So, what is it? Why should a non-technical, non-wreck penetrating recreational diver give money to GUE?
You know, it's my personal opinion that this is precisely the diver for whom GUE has something more valuable to offer than the organization probably offers to their technical students.
As I have said before, and will continue to say, Fundies is the only class I know of where you can go, anywhere in the world, and KNOW you will get good, clear instruction about dive and gas planning and decompression for recreational divers. You'll work on buoyancy and trim to a high standard, do emergency skills in midwater, learn to shoot a bag, and get buddy awareness pounded into you.

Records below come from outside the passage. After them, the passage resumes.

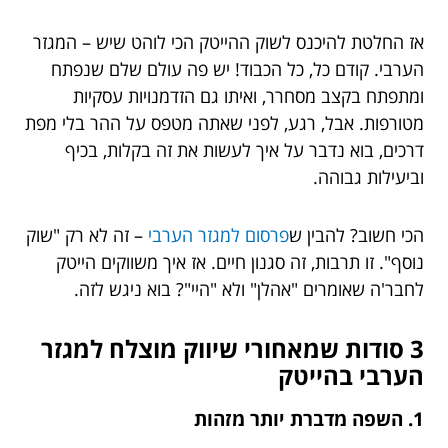
אז החלטת להיכנס לשוק ההייטק הכי לוהט שיש – המגזר
הערבי. קודם כל, כל הכבוד! יש פה עולם שלם שנפתח
ומתפתח בקצב מסחרר, ואיתו גם הזדמנויות עסקיות
מטורפות. אבל, רגע, לפני שאתה מטפס על ההר בלי מפת
דרכים, בוא נדבר על איך לעשות את זה בקלות, בכיף
וביעילות גבוהה.
הכי חשוב? להבין ש
פרסום למגזר הערבי
– זה לא רק "שוק
נוסף". זו תרבות, זה סגנון חיים. אז איך משווקים הייטק
לחבר'ה שאומרים "אהלן" ולא "היי"? בוא ניגש לזה.
3 סודות שמאחורי שיווק מוצלח למגזר
הערבי בהייטק
1. השפה מדברת יותר מזהות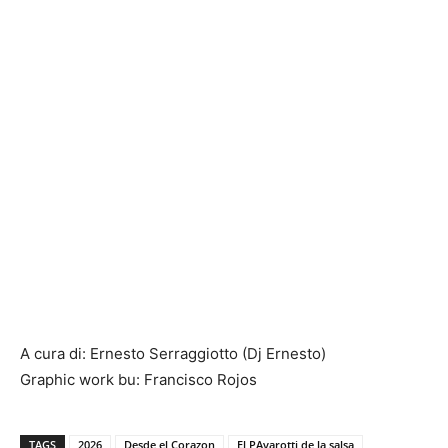
A cura di: Ernesto Serraggiotto (Dj Ernesto)
Graphic work bu: Francisco Rojos
TAGS
2026
Desde el Corazon
El PAvarotti de la salsa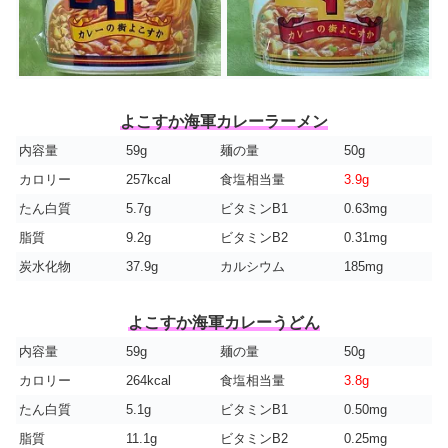
よこすか海軍カレーラーメン
内容量
59g
麺の量
50g
カロリー
257kcal
食塩相当量
3.9g
たん白質
5.7g
ビタミンB1
0.63mg
脂質
9.2g
ビタミンB2
0.31mg
炭水化物
37.9g
カルシウム
185mg
よこすか海軍カレーうどん
内容量
59g
麺の量
50g
カロリー
264kcal
食塩相当量
3.8g
たん白質
5.1g
ビタミンB1
0.50mg
脂質
11.1g
ビタミンB2
0.25mg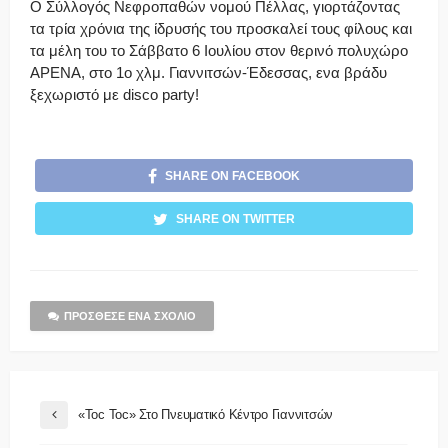
Ο Σύλλογός Νεφροπαθών νομού Πέλλας, γιορτάζοντας
τα τρία χρόνια της ίδρυσής του προσκαλεί τους φίλους και
τα μέλη του το Σάββατο 6 Ιουλίου
στον θερινό πολυχώρο
ΑΡΕΝΑ, στο 1ο χλμ. Γιαννιτσών-Έδεσσας, ενα βράδυ
ξεχωριστό με disco party!
SHARE ON FACEBOOK
SHARE ON TWITTER
ΠΡΌΣΘΕΣΕ ΈΝΑ ΣΧΌΛΙΟ
«Toc Toc» Στο Πνευματικό Κέντρο Γιαννιτσών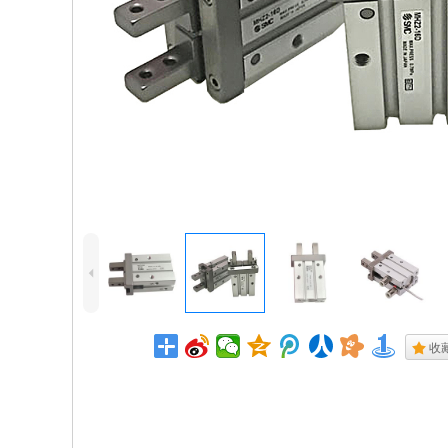
4
.
收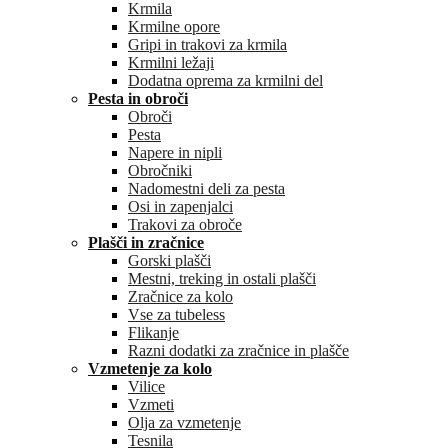
Krmila
Krmilne opore
Gripi in trakovi za krmila
Krmilni ležaji
Dodatna oprema za krmilni del
Pesta in obroči
Obroči
Pesta
Napere in nipli
Obročniki
Nadomestni deli za pesta
Osi in zapenjalci
Trakovi za obroče
Plašči in zračnice
Gorski plašči
Mestni, treking in ostali plašči
Zračnice za kolo
Vse za tubeless
Flikanje
Razni dodatki za zračnice in plašče
Vzmetenje za kolo
Vilice
Vzmeti
Olja za vzmetenje
Tesnila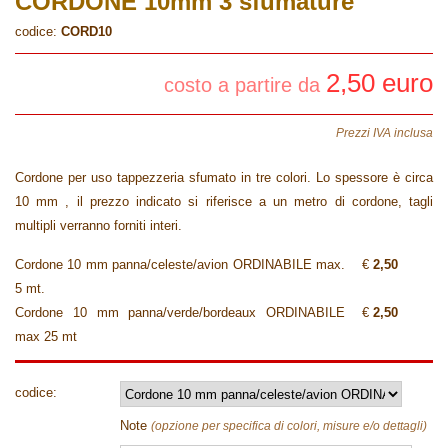
CORDONE 10mm 3 sfumature
codice:
CORD10
2,50 euro
costo a partire da
Prezzi IVA inclusa
Cordone per uso tappezzeria sfumato in tre colori. Lo spessore è circa
10 mm , il prezzo indicato si riferisce a un metro di cordone, tagli
multipli verranno forniti interi.
Cordone 10 mm panna/celeste/avion ORDINABILE max.
€
2,50
5 mt.
Cordone 10 mm panna/verde/bordeaux ORDINABILE
€
2,50
max 25 mt
codice:
Note
(opzione per specifica di colori, misure e/o dettagli)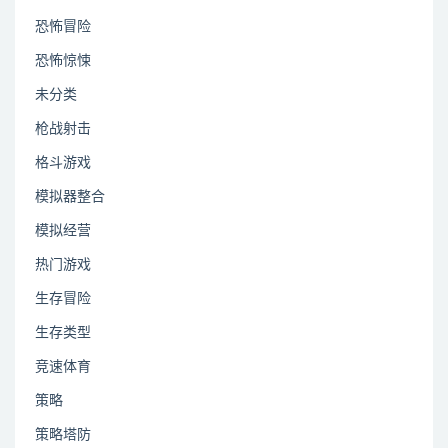
恐怖冒险
恐怖惊悚
未分类
枪战射击
格斗游戏
模拟器整合
模拟经营
热门游戏
生存冒险
生存类型
竞速体育
策略
策略塔防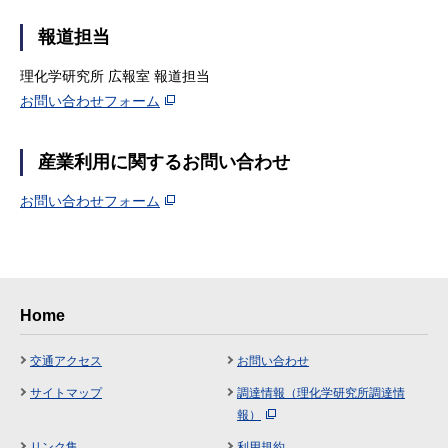
報道担当
理化学研究所 広報室 報道担当
お問い合わせフォーム
産業利用に関するお問い合わせ
お問い合わせフォーム
Home
交通アクセス
お問い合わせ
サイトマップ
調達情報（理化学研究所調達情
報）
リンク集
利用規約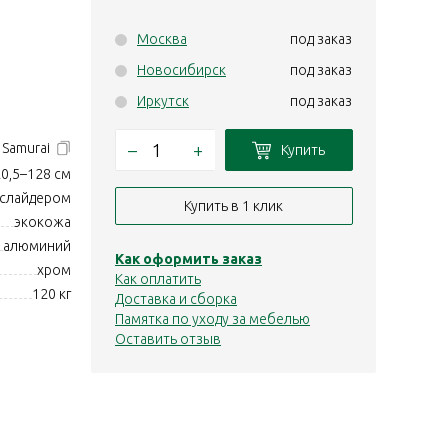
Москва
под заказ
Новосибирск
под заказ
Иркутск
под заказ
–
+
1 Samurai
Купить
0,5–128 см
 слайдером
Купить в 1 клик
экокожа
алюминий
Как оформить заказ
хром
Как оплатить
120 кг
Доставка и сборка
Памятка по уходу за мебелью
Оставить отзыв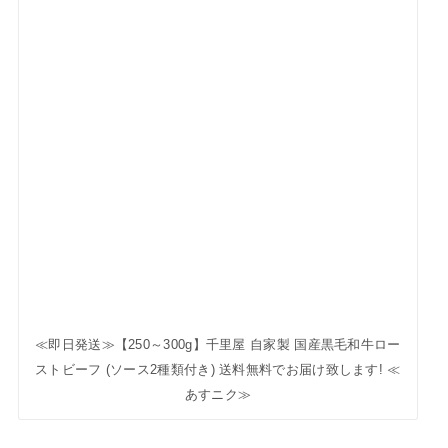
≪即日発送≫【250～300g】千里屋 自家製 国産黒毛和牛ロー
ストビーフ (ソース2種類付き) 送料無料でお届け致します! ≪
あすニク≫
【特別価格 / 100g×4】松阪牛 切り落とし 2～3人前 今だけの
大特価プライス! ≪あすニク≫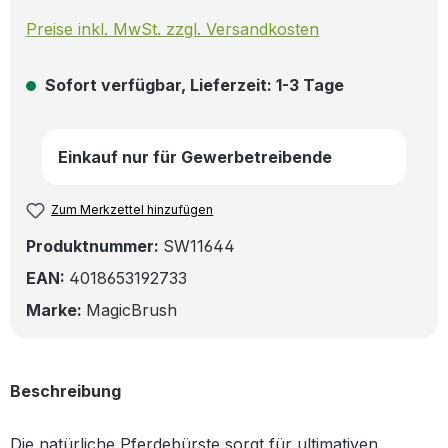
Preise inkl. MwSt. zzgl. Versandkosten
Sofort verfügbar, Lieferzeit: 1-3 Tage
Einkauf nur für Gewerbetreibende
Zum Merkzettel hinzufügen
Produktnummer:
SW11644
EAN:
4018653192733
Marke:
MagicBrush
Beschreibung
Die natürliche Pferdebürste sorgt für ultimativen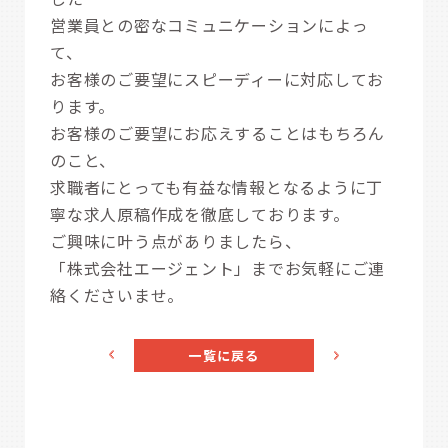
営業員との密なコミュニケーションによっ
て、
お客様のご要望にスピーディーに対応してお
ります。
お客様のご要望にお応えすることはもちろん
のこと、
求職者にとっても有益な情報となるように丁
寧な求人原稿作成を徹底しております。
ご興味に叶う点がありましたら、
「株式会社エージェント」までお気軽にご連
絡くださいませ。
一覧に戻る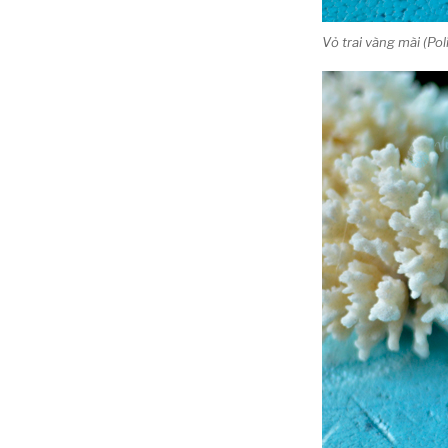
Vỏ trai vàng mài (Po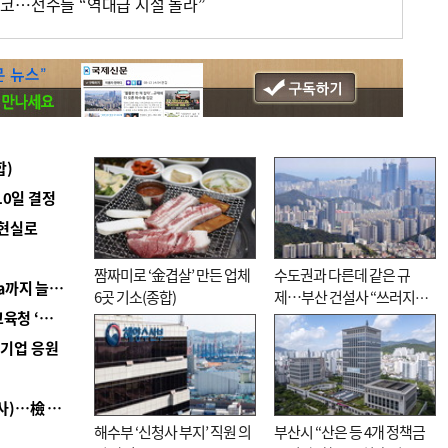
코…선수들 “역대급 시설 놀라”
합)
10일 결정
 현실로
짬짜미로 ‘金겹살’ 만든 업체
수도권과 다른데 같은 규
■ 경남 농정 비전 ‘잘 사는 농촌’…스마트팜 1000㏊까지 늘린다
6곳 기소(종합)
제…부산 건설사 “쓰러지기
■ 교육혁신선도지 공모 코앞인데…구·군 난색에 교육청 ‘쩔쩔’
직전”
역기업 응원
■ 검사 신분 버리고 직급하향(10년 이하 저연차 검사)…檢 중수청행 기피
해수부 ‘신청사 부지’ 직원 의
부산시 “산은 등 4개 정책금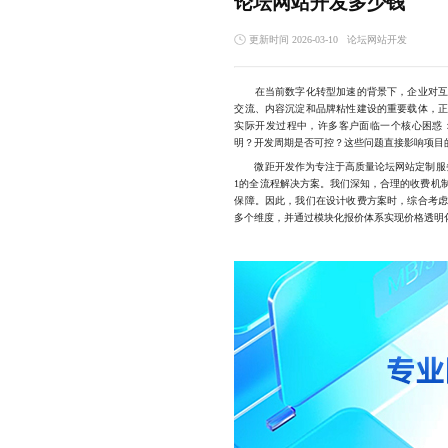
论坛网站开发多少钱
更新时间 2026-03-10
论坛网站开发
在当前数字化转型加速的背景下，企业对互动
交流、内容沉淀和品牌粘性建设的重要载体，
实际开发过程中，许多客户面临一个核心困惑
明？开发周期是否可控？这些问题直接影响项目
微距开发作为专注于高质量论坛网站定制服务
1的全流程解决方案。我们深知，合理的收费机
保障。因此，我们在设计收费方案时，综合考
多个维度，并通过模块化报价体系实现价格透明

You can count on getting all of those things in any Fundies class. I don't know where else you can send a purely recreational diver and be SURE you will get them and that they will be taught well.
We definitely have non-GUE instructors on this board who will teach you all of those things, and to a good standard. They're scattered here and there, and if a student is within reach of one of them, he probably has no need at all to take a GUE class. We're lucky in Seattle, because we have several non-GUE instructors who teach like this, but we also have an awful lot who don't. When my husband, who is almost through the PADI divemaster course, comes home and shakes his head about how little he is expected to know and do in the class (and he loathes GUE, btw) it makes me even MORE grateful for having had the good luck to get sent somewhere where I was expected to learn more and do more.
If one of the other agencies put together a class that taught the things Fundies teaches, to the standard Fundies does, and didn't require the equipment standardization that GUE does, I'd be trumpeting the virtues of that class. But it doesn't exist.